社会福祉法人 恩賜財団 済生会(しゃかいふくしほうじん おんしざいだん さいせいかい)

2020.05.20

下咽頭がん

hypopharyngeal cancer

西川 周治 (吹田病院 耳鼻咽喉科科長)

下咽頭がんはこんな病気

下咽頭がんは下咽頭にできる悪性腫瘍です。
咽頭は、鼻の奥から食道の入り口までの食べ物と空気が通る部分を指します。上からそれぞれ、上咽頭、中咽頭、下咽頭の三つの部位に分かれています。下咽頭は、喉頭の後ろ側で食道の入り口にあたります。
喫煙、飲酒が発がんに大きく関わっていることが多く、アルコールを多量に摂取する人に多く発症します。
食道がんや胃がんなどのほかのがんを合併することがあります。発症率は人口10万人に対し男性で2人、女性では0.2人で、60歳台の男性に多い傾向があります。

下咽頭がんの症状

早期での症状は乏しく、首のリンパ節転移が多くみられるため、首のしこりができて発見されることも多いです。がんが大きくなると、痛みや喉のつまり感、飲み込みにくさ、息苦しさなどが出現することがあります。

下咽頭がんの治療

治療法には、手術、放射線治療、化学療法が用いられます。
早期がんでは、放射線治療を主体とした治療が選択されることが多いですが、症例によっては経口手術での切除が行なわれることも近年増えてきています。
進行がんの手術は、下咽頭と隣り合う組織である喉頭を同時に切除する症例も多くあります。喉頭の進行がん同様に、声帯の合併切除を行なうことにより、術後の発声機能が失われます。そのため、喉頭の温存を希望する場合は放射線治療と抗がん剤を併用した化学放射線治療が選択されることがあります。

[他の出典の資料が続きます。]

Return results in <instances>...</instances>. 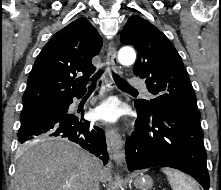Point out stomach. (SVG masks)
<instances>
[{
	"label": "stomach",
	"instance_id": "stomach-1",
	"mask_svg": "<svg viewBox=\"0 0 221 190\" xmlns=\"http://www.w3.org/2000/svg\"><path fill=\"white\" fill-rule=\"evenodd\" d=\"M134 185L140 190H149L153 186V179L149 175H136Z\"/></svg>",
	"mask_w": 221,
	"mask_h": 190
}]
</instances>
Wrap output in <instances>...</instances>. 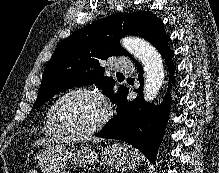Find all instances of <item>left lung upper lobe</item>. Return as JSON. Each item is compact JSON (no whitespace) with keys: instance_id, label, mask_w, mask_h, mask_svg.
Masks as SVG:
<instances>
[{"instance_id":"1","label":"left lung upper lobe","mask_w":219,"mask_h":173,"mask_svg":"<svg viewBox=\"0 0 219 173\" xmlns=\"http://www.w3.org/2000/svg\"><path fill=\"white\" fill-rule=\"evenodd\" d=\"M123 35L143 37L154 46L167 37L163 22L149 11L120 13L76 31L55 49L43 72L33 109L62 90L92 84L117 103L126 87L120 86L115 92V80L103 77L105 69L100 62L119 54L129 56L119 44Z\"/></svg>"}]
</instances>
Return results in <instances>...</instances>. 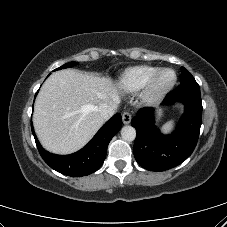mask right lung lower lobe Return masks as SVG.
Returning a JSON list of instances; mask_svg holds the SVG:
<instances>
[{"mask_svg":"<svg viewBox=\"0 0 227 227\" xmlns=\"http://www.w3.org/2000/svg\"><path fill=\"white\" fill-rule=\"evenodd\" d=\"M121 126L122 118L117 113L101 127L84 148L70 155H56L43 149L31 124L32 133L43 160L57 172L72 177L89 175L101 167L106 157L108 144Z\"/></svg>","mask_w":227,"mask_h":227,"instance_id":"1","label":"right lung lower lobe"}]
</instances>
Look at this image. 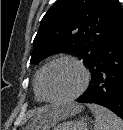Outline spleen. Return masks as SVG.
<instances>
[{"mask_svg":"<svg viewBox=\"0 0 123 130\" xmlns=\"http://www.w3.org/2000/svg\"><path fill=\"white\" fill-rule=\"evenodd\" d=\"M88 108L94 113V130H123V120L108 109L88 104Z\"/></svg>","mask_w":123,"mask_h":130,"instance_id":"1","label":"spleen"}]
</instances>
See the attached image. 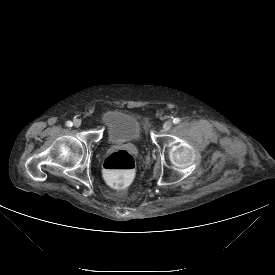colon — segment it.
Here are the masks:
<instances>
[{
	"instance_id": "5ec220e1",
	"label": "colon",
	"mask_w": 275,
	"mask_h": 275,
	"mask_svg": "<svg viewBox=\"0 0 275 275\" xmlns=\"http://www.w3.org/2000/svg\"><path fill=\"white\" fill-rule=\"evenodd\" d=\"M135 160L126 150H118L108 155L103 163L106 180L117 187L128 186L135 177Z\"/></svg>"
}]
</instances>
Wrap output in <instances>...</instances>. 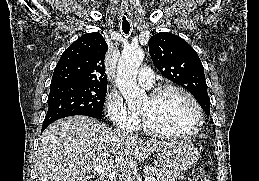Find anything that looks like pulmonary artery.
<instances>
[{
    "mask_svg": "<svg viewBox=\"0 0 259 181\" xmlns=\"http://www.w3.org/2000/svg\"><path fill=\"white\" fill-rule=\"evenodd\" d=\"M154 82L153 71L148 67H142L139 72L138 83L145 88H151Z\"/></svg>",
    "mask_w": 259,
    "mask_h": 181,
    "instance_id": "e3ab8cb5",
    "label": "pulmonary artery"
}]
</instances>
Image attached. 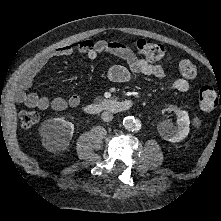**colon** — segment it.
<instances>
[{
	"label": "colon",
	"instance_id": "1",
	"mask_svg": "<svg viewBox=\"0 0 221 221\" xmlns=\"http://www.w3.org/2000/svg\"><path fill=\"white\" fill-rule=\"evenodd\" d=\"M139 54L151 62L166 58L164 47L159 43L139 39L136 41ZM179 72L186 79H195L198 76V67L192 60L183 59L179 62ZM221 103V96L210 86H203L199 91V105L203 111H210ZM20 124L23 128H33L39 121V114L34 110H25L20 114Z\"/></svg>",
	"mask_w": 221,
	"mask_h": 221
}]
</instances>
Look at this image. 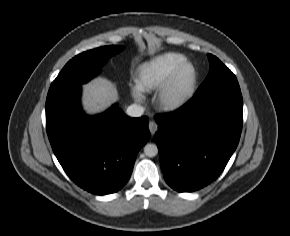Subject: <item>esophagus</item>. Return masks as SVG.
Segmentation results:
<instances>
[{"mask_svg": "<svg viewBox=\"0 0 290 236\" xmlns=\"http://www.w3.org/2000/svg\"><path fill=\"white\" fill-rule=\"evenodd\" d=\"M148 126H149V130H150L151 134L154 135L155 132H156L157 129H158V125H157V123H156L155 121L151 120V121L149 122V125H148Z\"/></svg>", "mask_w": 290, "mask_h": 236, "instance_id": "esophagus-1", "label": "esophagus"}]
</instances>
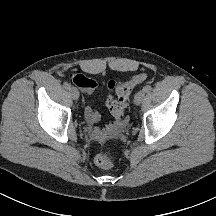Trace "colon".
Here are the masks:
<instances>
[{"label": "colon", "instance_id": "5ec220e1", "mask_svg": "<svg viewBox=\"0 0 216 216\" xmlns=\"http://www.w3.org/2000/svg\"><path fill=\"white\" fill-rule=\"evenodd\" d=\"M146 78V74L140 73L134 75L128 81L119 83L118 85L114 80H110L106 83L109 89H115L116 92L117 97L114 100H110L108 108L118 123H122L124 121L125 107L133 89L137 85L145 82ZM81 79V74H77L73 77L74 82H78ZM94 162L98 167L108 169L113 166L114 158L109 153L100 152L95 156Z\"/></svg>", "mask_w": 216, "mask_h": 216}]
</instances>
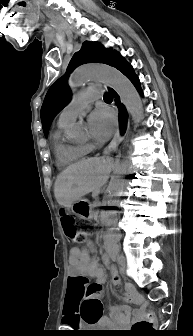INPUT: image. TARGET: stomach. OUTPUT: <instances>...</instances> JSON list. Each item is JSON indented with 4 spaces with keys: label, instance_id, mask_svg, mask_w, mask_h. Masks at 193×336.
<instances>
[{
    "label": "stomach",
    "instance_id": "stomach-1",
    "mask_svg": "<svg viewBox=\"0 0 193 336\" xmlns=\"http://www.w3.org/2000/svg\"><path fill=\"white\" fill-rule=\"evenodd\" d=\"M71 210L84 220H89L92 216V207L87 199L81 198L71 205Z\"/></svg>",
    "mask_w": 193,
    "mask_h": 336
}]
</instances>
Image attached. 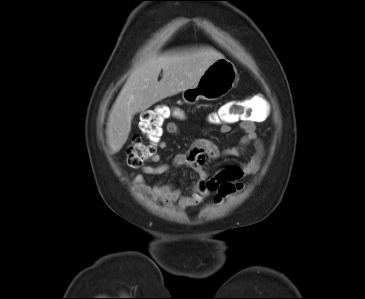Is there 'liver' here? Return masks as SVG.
Instances as JSON below:
<instances>
[{"label": "liver", "instance_id": "obj_1", "mask_svg": "<svg viewBox=\"0 0 365 299\" xmlns=\"http://www.w3.org/2000/svg\"><path fill=\"white\" fill-rule=\"evenodd\" d=\"M224 56L203 47L152 56L136 67L119 93L107 122V143L117 153L126 143L133 116L195 86L205 70ZM163 70V77L158 76Z\"/></svg>", "mask_w": 365, "mask_h": 299}]
</instances>
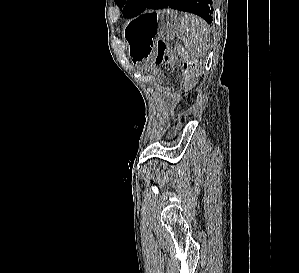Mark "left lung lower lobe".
Here are the masks:
<instances>
[{"instance_id": "left-lung-lower-lobe-1", "label": "left lung lower lobe", "mask_w": 299, "mask_h": 273, "mask_svg": "<svg viewBox=\"0 0 299 273\" xmlns=\"http://www.w3.org/2000/svg\"><path fill=\"white\" fill-rule=\"evenodd\" d=\"M173 8L179 11L194 13L208 24L212 22V0H149L146 9Z\"/></svg>"}]
</instances>
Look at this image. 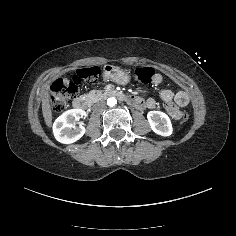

初期の下咽頭がんは自覚症状に乏しく、首のリンパ節転移によって発見されることもあり、首のしこりがみられたときには耳鼻咽喉科の受診をおすすめします。
また、近年は上部消化管内視鏡検査(胃カメラ)の機器が発達し、非常に早期に発見されることも増えています。アルコールを多飲する人や食道がん・胃がんの治療歴のある患者さんは、定期的な上部消化管内視鏡検査を受けることをおすすめします。

下咽頭がんの患者さんは、大量飲酒歴があることが多く、飲酒が発症のリスクを増加させているといえます。そのため、アルコールを控えることが予防につながります。節度ある飲酒をおすすめします。
また、ほかの頭頸部がん同様に喫煙も発がんのリスク因子であり、禁煙も望ましいです。

西川 周治

西川 周治
吹田病院
耳鼻咽喉科科長


※所属・役職は本ページ公開当時のものです。異動等により変わる場合もありますので、ご了承ください。